—We are always disguised: the higher a man's nature the more is he in need of remaining incognito. If there be a God, then out of sheer decency He ought only to show Himself on earth in the form of a man.

—We are capable of otium, of the unconditional conviction that although a handicraft does not shame one in any sense, it certainly reduces one's rank. However much we may respect "industry," and know how to give it its due, we do not appreciate it in a bourgeois sense, or after the manner of those insatiable and cackling artists who, like hens, cackle and lay eggs, and cackle again.

—We protect artists and poets and any one who happens to be a master in something; but as creatures of a higher order than those, who only know how to do something, who are only "productive men," we do not confound ourselves with them.

—We find joy in all forms and ceremonies; we would fain foster everything formal, and we are convinced that courtesy is one of the greatest virtues; we feel suspicious of every kind of laisser aller, including the freedom of the press and of thought; because, under such conditions, the intellect grows easy-going and coarse, and stretches its limbs.

—We take pleasure in women as in a perhaps daintier, more delicate, and more ethereal kind of creature. What a treat it is to meet creatures who have only dancing and nonsense and finery in their minds! They have always been the delight of every tense and profound male soul, whose life is burdened with heavy responsibilities.

—We take pleasure in princes and in priests, because in big things, as in small, they actually uphold the belief in the difference of human values, even in the estimation of the past, and at least symbolically.

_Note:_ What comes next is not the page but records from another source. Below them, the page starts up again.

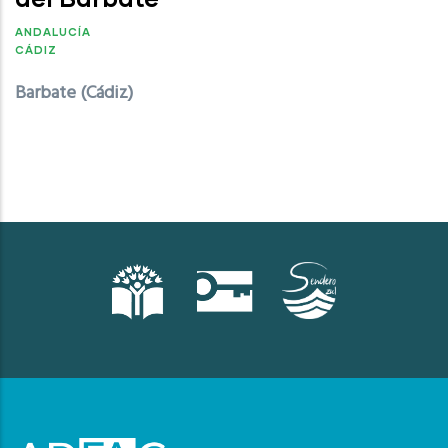
ANDALUCÍA
CÁDIZ
Barbate (Cádiz)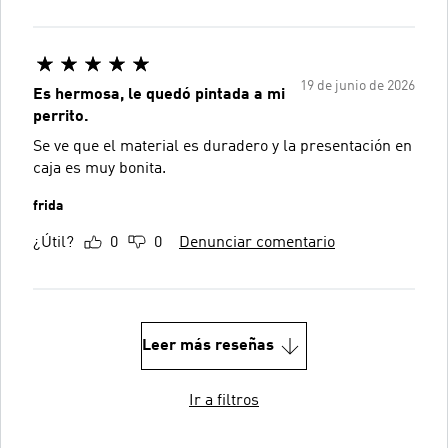
19 de junio de 2026
Es hermosa, le quedó pintada a mi
perrito.
Se ve que el material es duradero y la presentación en
caja es muy bonita.
frida
¿Útil?
0
0
Denunciar comentario
Leer más reseñas
Ir a filtros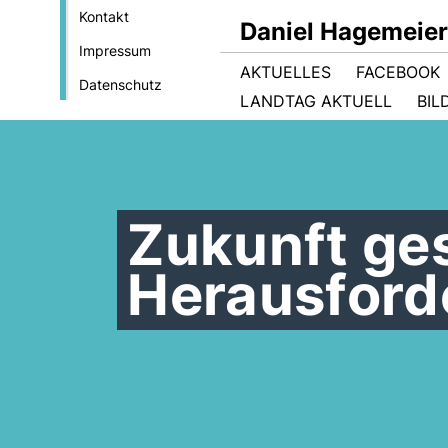
Kontakt
Daniel Hagemeie
Impressum
AKTUELLES
FACEBOOK
Datenschutz
LANDTAG AKTUELL
BIL
Zukunft ges
Herausford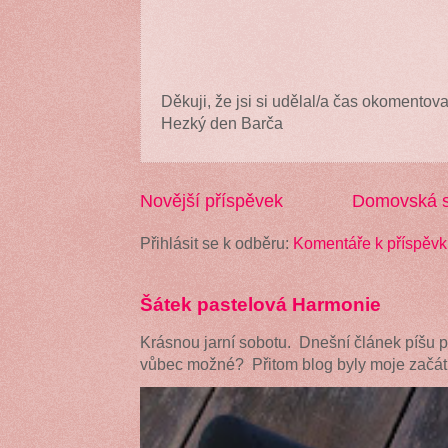
Děkuji, že jsi si udělal/a čas okomentova
Hezký den Barča
Novější příspěvek
Domovská s
Přihlásit se k odběru:
Komentáře k příspěvk
Šátek pastelová Harmonie
Krásnou jarní sobotu. Dnešní článek píšu 
vůbec možné? Přitom blog byly moje začátk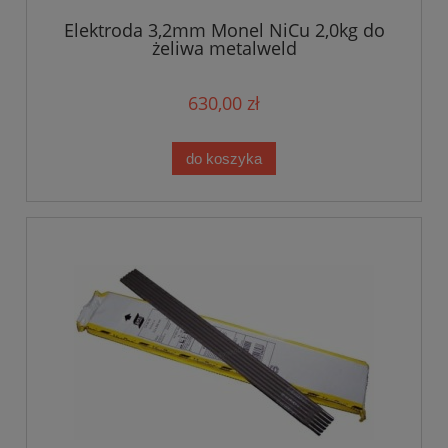
Elektroda 3,2mm Monel NiCu 2,0kg do
żeliwa metalweld
630,00 zł
do koszyka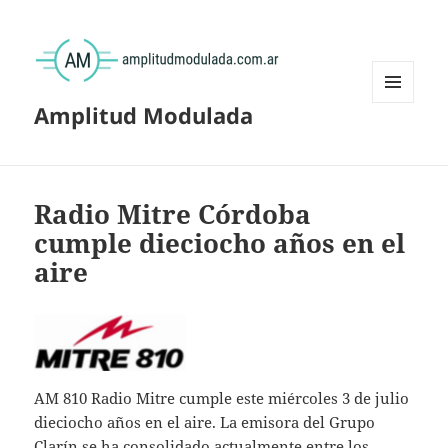
Amplitud Modulada
MENÚ
Y
WIDGETS
Radio Mitre Córdoba
cumple dieciocho años en el
aire
AM 810 Radio Mitre cumple este miércoles 3 de julio
dieciocho años en el aire. La emisora del Grupo
Clarín se ha consolidado actualmente entre los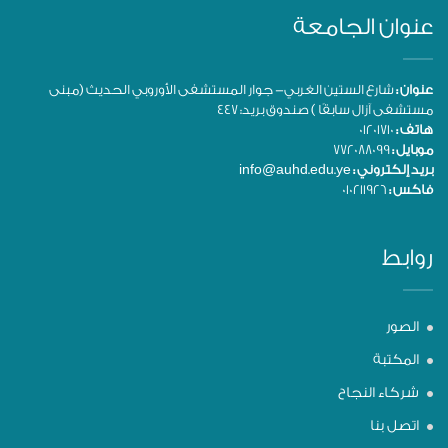
عنوان الجامعة
عنوان :
شارع الستين الغربي- جوار المستشفى الأوروبي الحديث (مبنى
مستشفى آزال سابقًا ) صندوق بريد: 447
هاتف :
01201710
موبايل :
772088099
بريد إلكتروني :
info@auhd.edu.ye
فاكس :
010211926
روابط
الصور
المكتبة
شركاء النجاح
اتصل بنا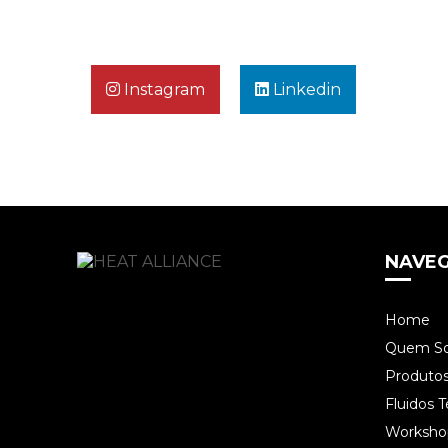
Instagram
Linkedin
NAVE
Home
Quem S
Produto
Fluidos 
Worksho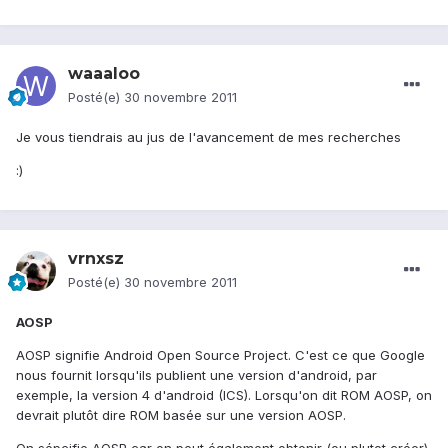
waaaloo
Posté(e)
30 novembre 2011
Je vous tiendrais au jus de l'avancement de mes recherches
:)
vrnxsz
Posté(e)
30 novembre 2011
AOSP
AOSP signifie Android Open Source Project. C'est ce que Google
nous fournit lorsqu'ils publient une version d'android, par
exemple, la version 4 d'android (ICS). Lorsqu'on dit ROM AOSP, on
devrait plutôt dire ROM basée sur une version AOSP.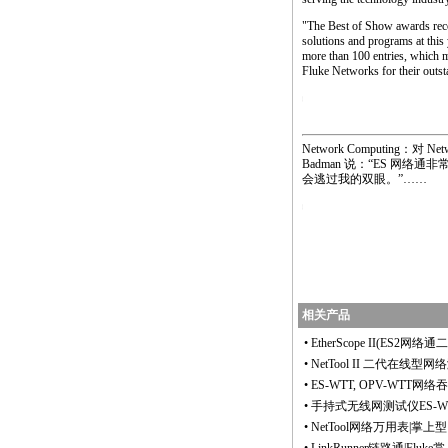
"The Best of Show awards reco
solutions and programs at thi
more than 100 entries, which m
Fluke Networks for their outst
https://anheng.com.cn/products/article.php?articlei
Network Computing：对 
Badman 说：“ES 
会逃过我的双眼。”……
https://anheng.com.cn/products/article.php?articlei
相关产品
•
EtherScope II(ES
•
NetTool II 二代在线型网络测试仪(N
•
ES-WTT, OPV-WTT
•
手持式无线网测试仪ES-
•
NetTool网络万用表|掌上型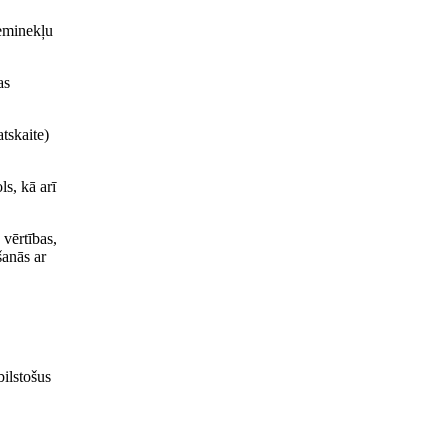
ieminekļu
as
tskaite)
ls, kā arī
 vērtības,
šanās ar
bilstošus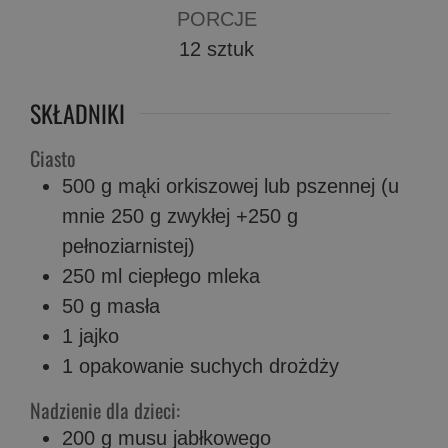
PORCJE
12
sztuk
SKŁADNIKI
Ciasto
500 g
mąki orkiszowej lub pszennej (u
mnie 250 g zwykłej +250 g
pełnoziarnistej)
250 ml
ciepłego mleka
50 g
masła
1
jajko
1
opakowanie suchych drożdży
Nadzienie dla dzieci:
200
g
musu jabłkowego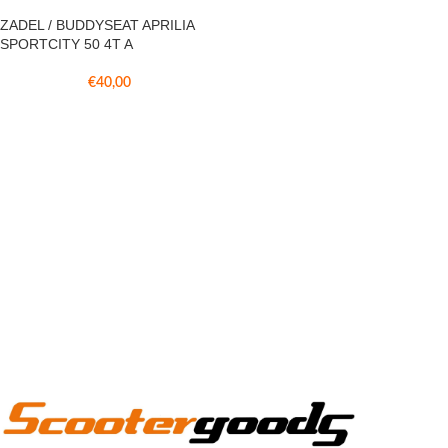
ZADEL / BUDDYSEAT APRILIA
SPORTCITY 50 4T A
€
40,00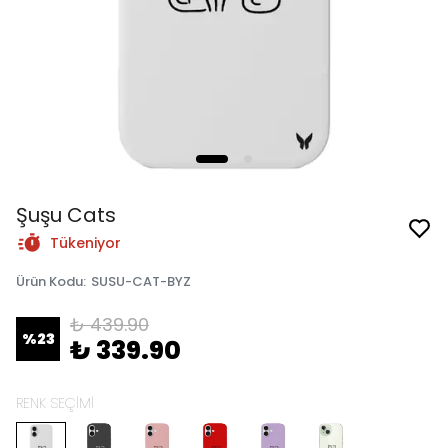
Şuşu Cats
Tükeniyor
Ürün Kodu
:
SUSU-CAT-BYZ
₺ 439.90
%
23
₺ 339.90
RENK SEÇİMİ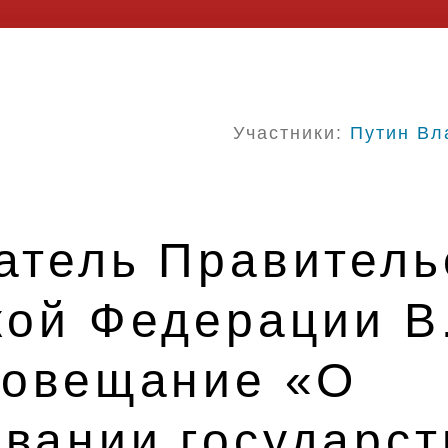
Участники:
Путин Вл
атель Правитель
кой Федерации В
совещание «О
вании государс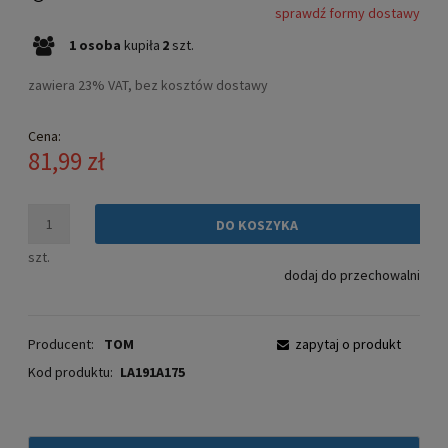
sprawdź formy dostawy
Cena nie zawiera ewentualnych kosztów płatności
1
osoba
kupiła
2
szt.
zawiera 23% VAT, bez kosztów dostawy
Cena:
81,99 zł
DO KOSZYKA
szt.
dodaj do przechowalni
Producent:
TOM
zapytaj o produkt
Kod produktu:
LA191A175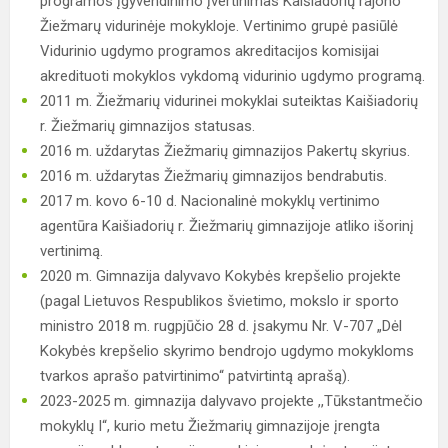
programos įgyvendinimo įvertinimas Kaišiadorių rajono
Žiežmarų vidurinėje mokykloje. Vertinimo grupė pasiūlė
Vidurinio ugdymo programos akreditacijos komisijai
akredituoti mokyklos vykdomą vidurinio ugdymo programą.
2011 m. Žiežmarių vidurinei mokyklai suteiktas Kaišiadorių
r. Žiežmarių gimnazijos statusas.
2016 m. uždarytas Žiežmarių gimnazijos Pakertų skyrius.
2016 m. uždarytas Žiežmarių gimnazijos bendrabutis.
2017 m. kovo 6-10 d. Nacionalinė mokyklų vertinimo
agentūra Kaišiadorių r. Žiežmarių gimnazijoje atliko išorinį
vertinimą.
2020 m. Gimnazija dalyvavo Kokybės krepšelio projekte
(pagal Lietuvos Respublikos švietimo, mokslo ir sporto
ministro 2018 m. rugpjūčio 28 d. įsakymu Nr. V-707 „Dėl
Kokybės krepšelio skyrimo bendrojo ugdymo mokykloms
tvarkos aprašo patvirtinimo“ patvirtintą aprašą).
2023-2025 m. gimnazija dalyvavo projekte ,,Tūkstantmečio
mokyklų I“, kurio metu Žiežmarių gimnazijoje įrengta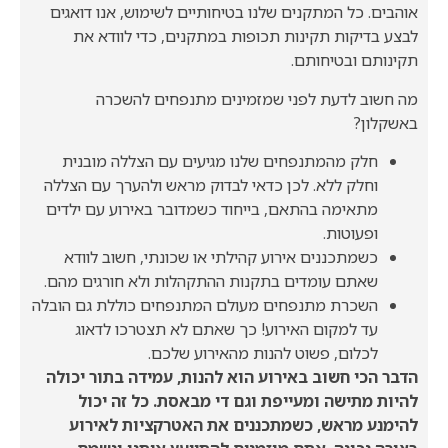
אוהבים. כל המתקנים שלנו בטיחותיים לשימוש, אנו דואגים
לבצע בדיקות תקינות תכופות במתקנים, כדי לוודא את
תקינותם ובטיחותם.
מה חשוב לדעת לפני שמזמינים מתנפחים להשכרה
באשקלון?
חלק מהמתנפחים שלנו מגיעים עם הצללה מובנית
וחלק ללא. לכן כדאי לבדוק מראש ולהערך עם הצללה
מתאימה בהתאם, בייחוד כשמדובר באירוע עם ילדים
ופעוטות.
כשמתכננים אירוע קהילתי או שכונתי, חשוב לוודא
שאתם עומדים בתקנות ההתקהלות ולא חורגים מהם.
השכרת מתנפחים מעולם המתנפחים כוללת גם הובלה
עד למקום האירוע! כך שאתם לא תצטרכו לדאוג
לכלום, פשוט להנות מהאירוע שלכם.
הדבר הכי חשוב באירוע הוא להנות, עמידה בתור יכולה
להיות מתישה ומעייפת וגם די מבאסת. כל זה יכול
להימנע מראש, כשמתכננים את האטרקציות לאירוע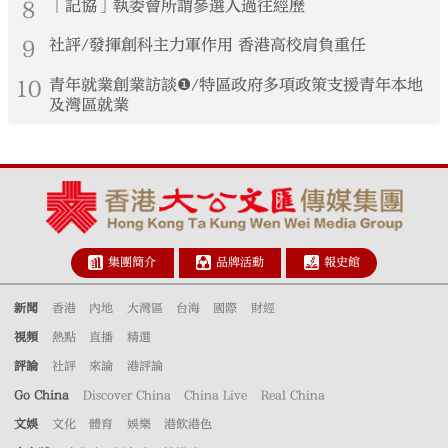
8
「記協」執委會所謂參選人過往經歷
9
社評/發揮創科主力軍作用 香港高校肩負重任
10
青年就業創業訪談❶/特區政府多項政策支援青年本地
及灣區就業
集團簡介
品牌活動
報史館
新聞
香港
內地
大灣區
台海
國際
財經
視頻
熱點
直播
精選
評論
社評
來論
港評論
Go China
Discover China
China Live
Real China
文娛
文化
體育
娛樂
港飲港色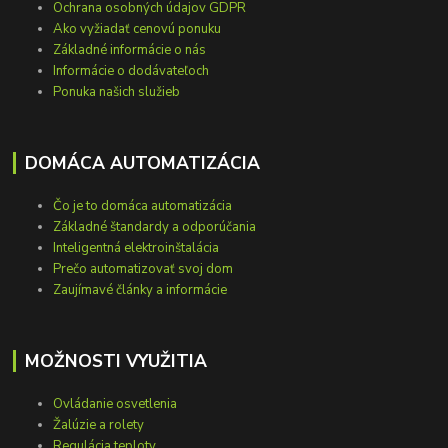
Ochrana osobných údajov GDPR
Ako vyžiadať cenovú ponuku
Základné informácie o nás
Informácie o dodávateľoch
Ponuka našich služieb
DOMÁCA AUTOMATIZÁCIA
Čo je to domáca automatizácia
Základné štandardy a odporúčania
Inteligentná elektroinštalácia
Prečo automatizovať svoj dom
Zaujímavé články a informácie
MOŽNOSTI VYUŽITIA
Ovládanie osvetlenia
Žalúzie a rolety
Regulácia teploty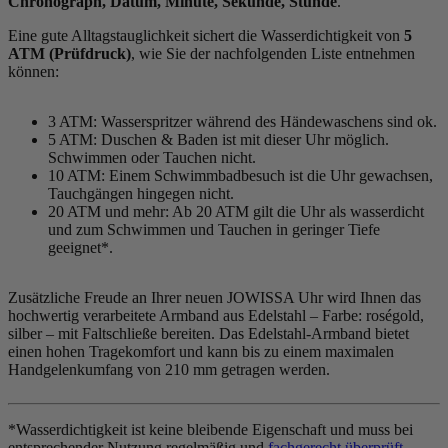
Chronograph, Datum, Minute, Sekunde, Stunde
.
Eine gute Alltagstauglichkeit sichert die Wasserdichtigkeit von
5
ATM (Prüfdruck)
, wie Sie der nachfolgenden Liste entnehmen
können:
3 ATM: Wasserspritzer während des Händewaschens sind ok.
5 ATM: Duschen & Baden ist mit dieser Uhr möglich.
Schwimmen oder Tauchen nicht.
10 ATM: Einem Schwimmbadbesuch ist die Uhr gewachsen,
Tauchgängen hingegen nicht.
20 ATM und mehr: Ab 20 ATM gilt die Uhr als wasserdicht
und zum Schwimmen und Tauchen in geringer Tiefe
geeignet*.
Zusätzliche Freude an Ihrer neuen JOWISSA Uhr wird Ihnen das
hochwertig verarbeitete Armband aus Edelstahl – Farbe:
roségold,
silber
– mit Faltschließe bereiten. Das Edelstahl-Armband bietet
einen hohen Tragekomfort und kann bis zu einem maximalen
Handgelenkumfang von 210 mm getragen werden.
*Wasserdichtigkeit ist keine bleibende Eigenschaft und muss bei
entsprechender Nutzung regelmäßig und
fachgerecht überprüft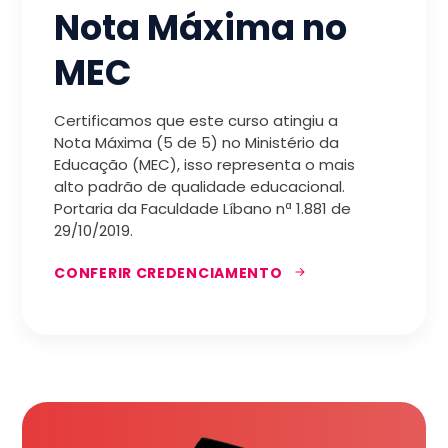
Nota Máxima no
MEC
Certificamos que este curso atingiu a
Nota Máxima (5 de 5) no Ministério da
Educação (MEC), isso representa o mais
alto padrão de qualidade educacional.
Portaria da Faculdade Líbano nª 1.881 de
29/10/2019.
CONFERIR CREDENCIAMENTO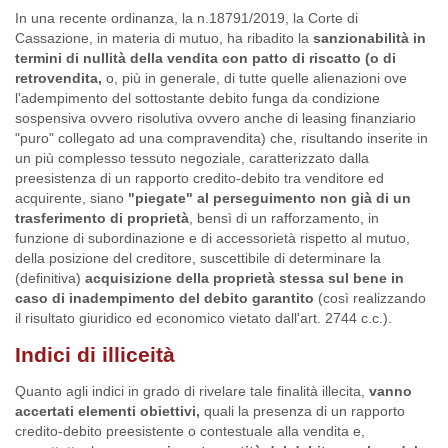
In una recente ordinanza, la n.18791/2019, la Corte di
Cassazione, in materia di mutuo, ha ribadito la
sanzionabilità in
termini di nullità della vendita con patto di riscatto (o di
retrovendita,
o, più in generale, di tutte quelle alienazioni ove
l'adempimento del sottostante debito funga da condizione
sospensiva ovvero risolutiva ovvero anche di leasing finanziario
"puro" collegato ad una compravendita) che, risultando inserite in
un più complesso tessuto negoziale, caratterizzato dalla
preesistenza di un rapporto credito-debito tra venditore ed
acquirente, siano
"piegate" al perseguimento non già di un
trasferimento di proprietà
, bensì di un rafforzamento, in
funzione di subordinazione e di accessorietà rispetto al mutuo,
della posizione del creditore, suscettibile di determinare la
(definitiva)
acquisizione della proprietà stessa sul bene in
caso di inadempimento del debito garantito
(così realizzando
il risultato giuridico ed economico vietato dall'art. 2744 c.c.).
Indici di illiceità
Quanto agli indici in grado di rivelare tale finalità illecita,
vanno
accertati elementi obiettivi,
quali la presenza di un rapporto
credito-debito preesistente o contestuale alla vendita e,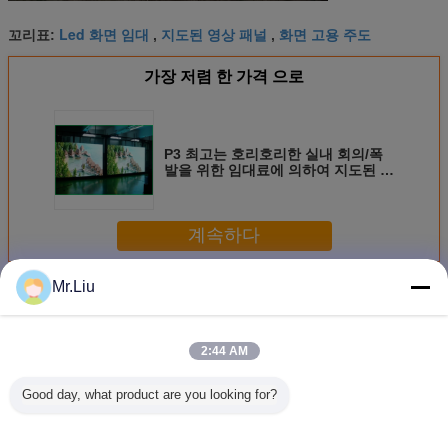
Led 화면 임대
지도된 영상 패널
화면 고용 주도
꼬리표:
,
,
가장 저렴 한 가격 으로
P3 최고는 호리호리한 실내 회의/폭
발을 위한 임대료에 의하여 지도된 스
크린을 상쾌하게 합니다
계속하다
Mr.Liu
실내 임대료 LED 스크린
더 많은 것
2:44 AM
Good day, what product are you looking for?
실내 렌터 LED 스
P3.91 P4.81 연주
HD 풀 컬러 P3.91
이동하기 
크린 1300cd/M2
회를 위한 영상 가
실내 임대료 LED
주도하는 
공업자를 가진 알
스크린 임대료
튼 화면 P2
루미늄 최고 호리
SMD
사를 위한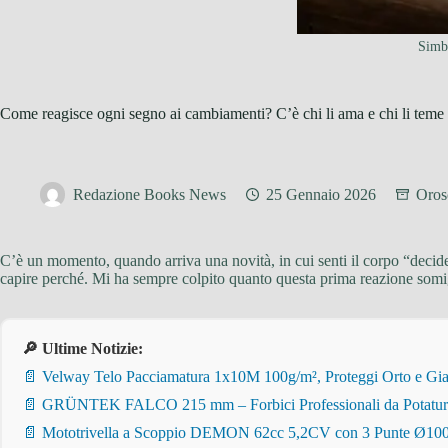
Simbo
Come reagisce ogni segno ai cambiamenti? C’è chi li ama e chi li teme
Redazione Books News
25 Gennaio 2026
Oros
C’è un momento, quando arriva una novità, in cui senti il corpo “deci
capire perché. Mi ha sempre colpito quanto questa prima reazione somigl
🔎 Ultime Notizie:
📄 Velway Telo Pacciamatura 1x10M 100g/m², Proteggi Orto e Giar
📄 GRÜNTEK FALCO 215 mm – Forbici Professionali da Potatura pe
📄 Mototrivella a Scoppio DEMON 62cc 5,2CV con 3 Punte Ø100/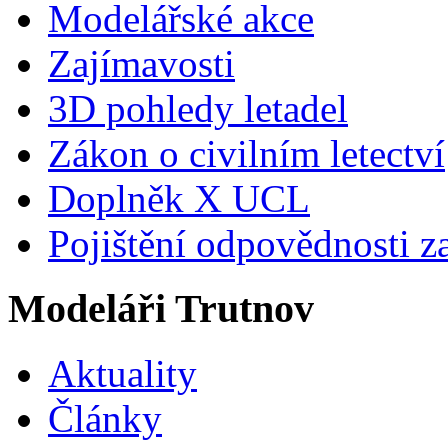
Modelářské akce
Zajímavosti
3D pohledy letadel
Zákon o civilním letectví
Doplněk X UCL
Pojištění odpovědnosti z
Modeláři Trutnov
Aktuality
Články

—We are able to keep silence i but we do not breathe a word of this in the presence of listeners.

—We are able to endure long enmities: we lack the power of easy reconciliations.

—We have a loathing of demagogism, of enlightenment, of amiability, and plebeian familiarity.

—We collect precious things, the needs of higher and fastidious souls; we wish to possess nothing in common. We want to have our own books, our own landscapes.